Human language acquisition begins before age 2. Most 2 year olds have an understood vocabulary of at least several dozen words, and a spoken vocabulary of typically a dozen words.
Further, by 12 months, sound set discrimination acquisition is near-complete. (It can be retrained later by use of neurolinguistic programming techniques, but such techniques are best done with computer delivery....)
So, being a 2 year old at arrival (between 24 and 36 months of age), if his mother hadn't already taught him Elvish, then he'd never be truly a native speaker of Elvish, though could become quite fluent in it.
The books seem to imply he speaks Westron natively, but never explicitly state whether he learned Quenya and Sindarin prior to moving to Rivendell, and the safest presumption is that the Elven languages are not native to him. It's clear as well that he is fluent in Westron, which means he had to fairly continuously find use for it in addition to Sindarin and Quenya.

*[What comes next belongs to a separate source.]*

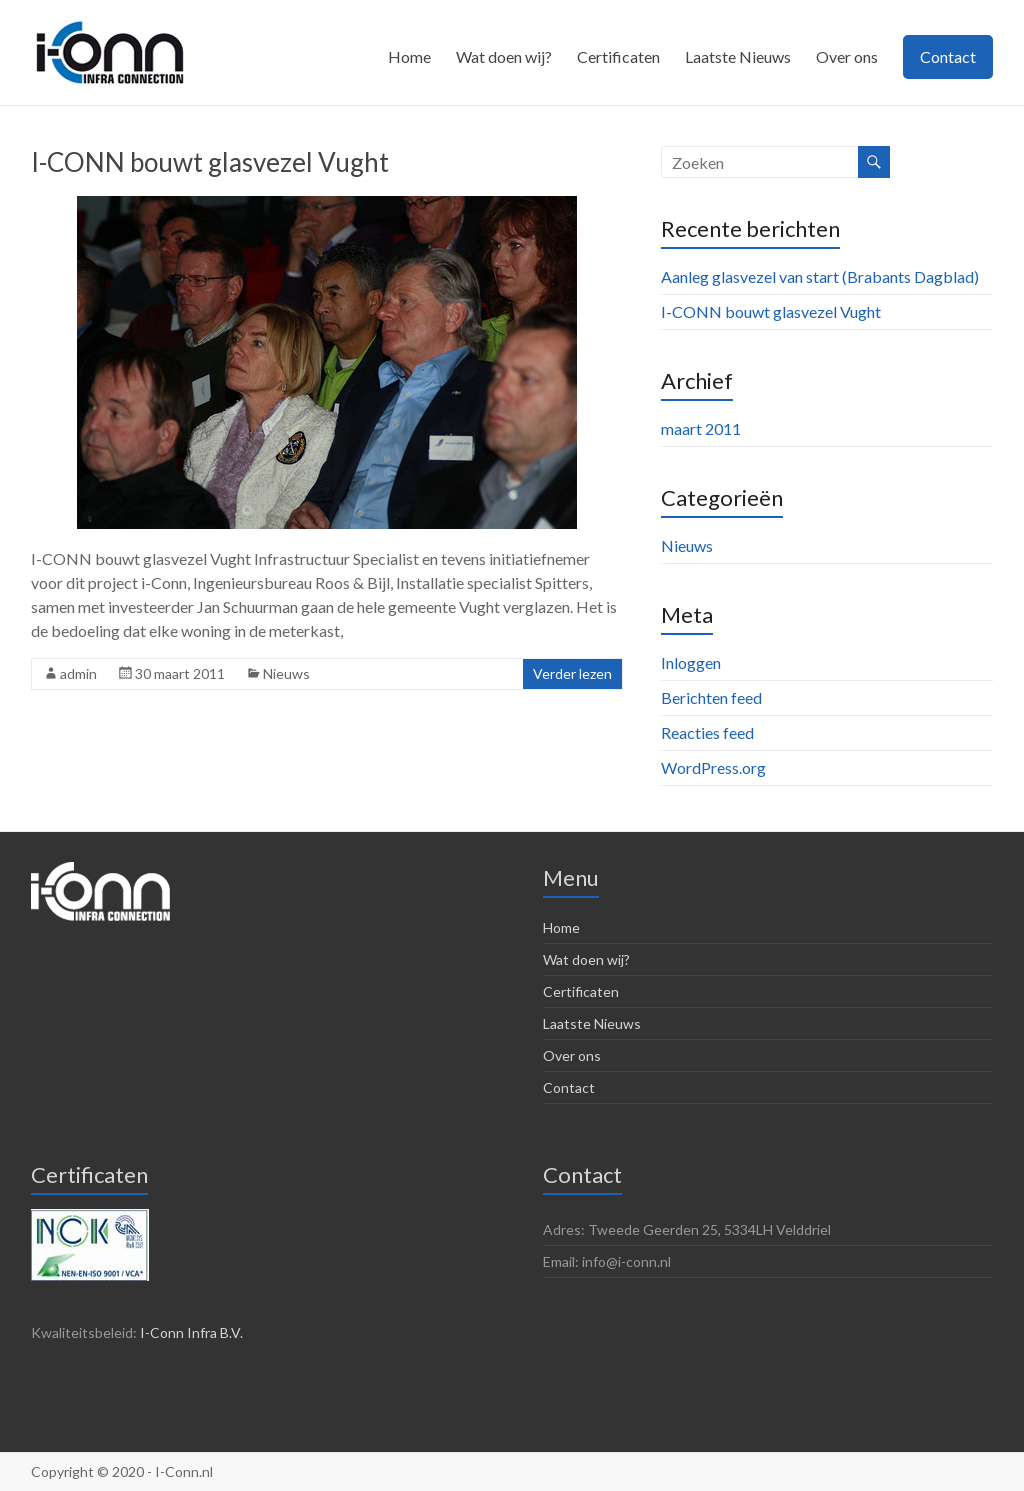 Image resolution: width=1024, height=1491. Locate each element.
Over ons (847, 56)
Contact (948, 56)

Note that adoption at age 2 does develop near-native fluency, but still typically results in some minor phonemic deficiencies. Since we know Quenya and Sindarin share almost the same phonemic sets, it matters little which he learned first of these two; we don't know Westron in the same way, since the Professor never created Westron as a Conlang. We can not, therefore, determine if he'd have a major, minor, or no impediment from lack of phonemic awareness.